I stood in the corner of the graveyard where I’d first met Scarlet and Alex and rested my hand on Beatrice’s stone, wondered how she’d feel if she knew that her inscription and history were, even at this moment, being read over by Dan in his London office. That the words I’d so carefully written to give her context and to show readers what her world had been like were being highlighted and underlined, crossed out and adjusted.

A pigeon clapped its way free of a tree above me as I walked out onto the frozen grass. It cracked beneath my feet into the quiet air and I saved up the sounds and the smell of cold air which tasted like metal on my tongue to tell Daisy. Daisy. I tried to force her image into my mind but it kept being overridden by Dan’s face, that awful, sad, destroyed expression he’d worn in the hospital when I’d told him that I couldn’t live without my sister.

I bent down and traced Beatrice’s inscription with a fingertip. ‘You’re going to be famous,’ I whispered to her. This little corner of a rural churchyard, with its sagging shoulders of wall and centuries old yew trees, now immortalised in the book, would be visited by readers from all over the world, if Book of the Dead was anything to go by. I’d had so many letters of thanks from parishes all over London who were now able to refurbish their churches from donations given by my readers that I was thinking they might make a book on their own.

‘W-inter?’

I straightened up, almost guiltily. ‘Alex?’

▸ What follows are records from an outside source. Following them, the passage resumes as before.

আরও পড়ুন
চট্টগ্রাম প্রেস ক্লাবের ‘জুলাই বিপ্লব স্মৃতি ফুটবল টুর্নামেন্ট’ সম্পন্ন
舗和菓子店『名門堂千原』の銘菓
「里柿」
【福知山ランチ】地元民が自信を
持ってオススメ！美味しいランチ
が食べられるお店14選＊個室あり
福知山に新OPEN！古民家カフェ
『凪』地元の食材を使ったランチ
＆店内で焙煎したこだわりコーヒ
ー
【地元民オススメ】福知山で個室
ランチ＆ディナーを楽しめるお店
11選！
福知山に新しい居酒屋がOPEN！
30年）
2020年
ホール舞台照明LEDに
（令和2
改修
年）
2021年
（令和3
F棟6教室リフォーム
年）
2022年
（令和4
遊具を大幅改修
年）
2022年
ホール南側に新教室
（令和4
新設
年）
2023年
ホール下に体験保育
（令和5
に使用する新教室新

He shrugged. ‘D-on’t sound so s-urprised, I do live here.’ A glance around. ‘W-ell, not h-ere, but you know w-hat I mean.’ He sounded different and it took me a moment to realise that his stammer was getting better. A slow delivery rather than a stoppered one. He looked different too, wearing a lumberjack shirt which didn’t so much cover his muscles as focus the eyes on them one square at a time. ‘C-ome and have a c-offee.’

I looked at him. ‘I can’t.’

I can’t face you now you know. You’ll stop treating me as just another person and start using that ‘quiet’ voice that people use when they think your sanity is in question. Treating me as if I’ve got a huge crack running through me that might blow open at any moment.

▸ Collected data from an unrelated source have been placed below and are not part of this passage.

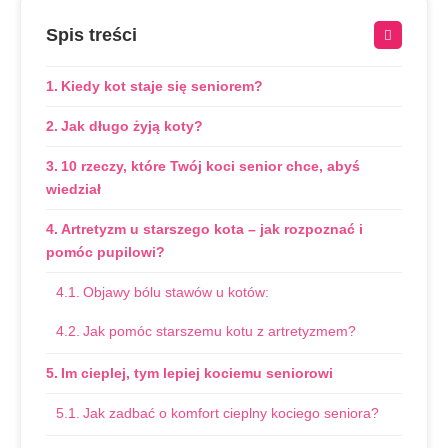
Spis treści
Kiedy kot staje się seniorem?
Jak długo żyją koty?
10 rzeczy, które Twój koci senior chce, abyś
wiedział
Artretyzm u starszego kota – jak rozpoznać i
pomóc pupilowi?
Objawy bólu stawów u kotów:
Jak pomóc starszemu kotu z artretyzmem?
Im cieplej, tym lepiej kociemu seniorowi
Jak zadbać o komfort cieplny kociego seniora?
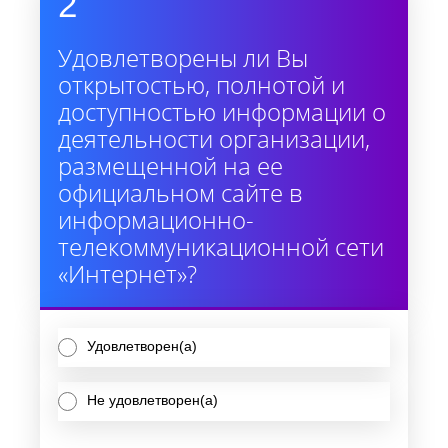
2
Удовлетворены ли Вы
открытостью, полнотой и
доступностью информации о
деятельности организации,
размещенной на ее
официальном сайте в
информационно-
телекоммуникационной сети
«Интернет»?
Удовлетворен(а)
Не удовлетворен(а)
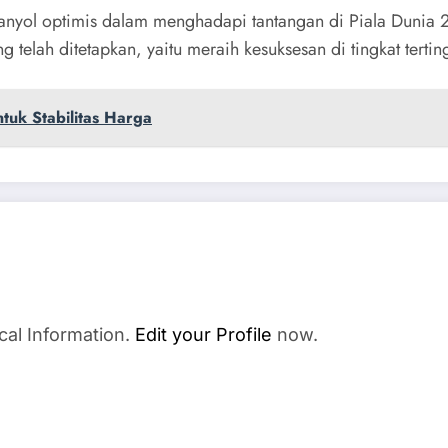
anyol optimis dalam menghadapi tantangan di Piala Dunia 
telah ditetapkan, yaitu meraih kesuksesan di tingkat tertin
ntuk Stabilitas Harga
cal Information.
Edit your Profile
now.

‘S-o what? Y-ou were just g-oing to leave?’ Alex came across the grass towards me. His footsteps tracked alongside mine in the frosty vegetation leaving a trail as though two ghosts had walked behind us. ‘W-inter? Were you?’

I couldn’t take the expression in his eyes and had to look away. I shrugged.

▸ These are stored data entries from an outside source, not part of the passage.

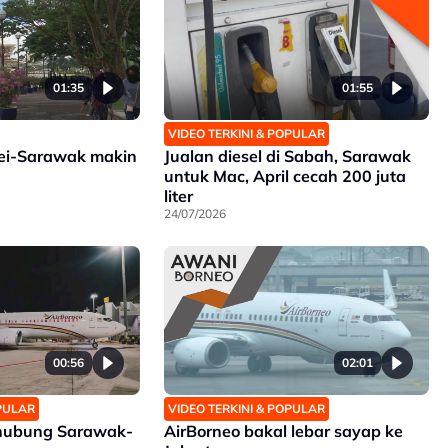
01:35
01:55
VIDEO TERKINI & POPULAR
ei-Sarawak makin
Jualan diesel di Sabah, Sarawak
untuk Mac, April cecah 200 juta
liter
24/07/2026
00:56
02:01
OPULAR
VIDEO TERKINI & POPULAR
hubung Sarawak-
AirBorneo bakal lebar sayap ke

‘S-carlet wants to see you. I m-ean properly see y-ou, not l-ike through binoculars.’ He grinned and the tension that I’d been feeling began to seep away. ‘But I w-arn you, it may be B-obso related.’

‘She’s home?’ At least talking about Scarlet meant that we didn’t have to address the Daisy-shaped elephant, although the presence of the tombstones meant that everything that had happened in the hospital was hovering just behind my eyes.

‘Yep. Once th-ey established there w-as no brain d-amage, just b-roken bones and c-oncussion. H-ome and bored and c-onfined to bed. Well, s-ofa. Bed s-eemed un-necessarily p-unitive.’ Alex held out an arm. ‘Please.’

‘What about what happened at the hospital?’ I took two steps forward.

‘Look. We’re f-riends. Friends are allowed to screw up b-etween themselves, y-es? Your h-ead, my head, p-rivate spaces. We all d-o what we h-ave to to k-eep going.’ He crossed the space between us and put his arm around my shoulders. ‘I’m just s-orry that you and D-an . . .’ He stopped, and it wasn’t a stammer stop.

An embarrassed silence fell. At least, it was embarrassment on my side, I really had no idea what Alex was feeling, although his arm across my shoulders was comfortable and reassuring. ‘Yeah, well,’ was all I could think of to say.

‘So, c-offee? And S-carl? And p-robably Bobso?’ Alex gave my shoulders a little shake. ‘Come on, W-inter. At l-east say g-oodbye properly to a l-ittle girl who th-inks you’re amazing.’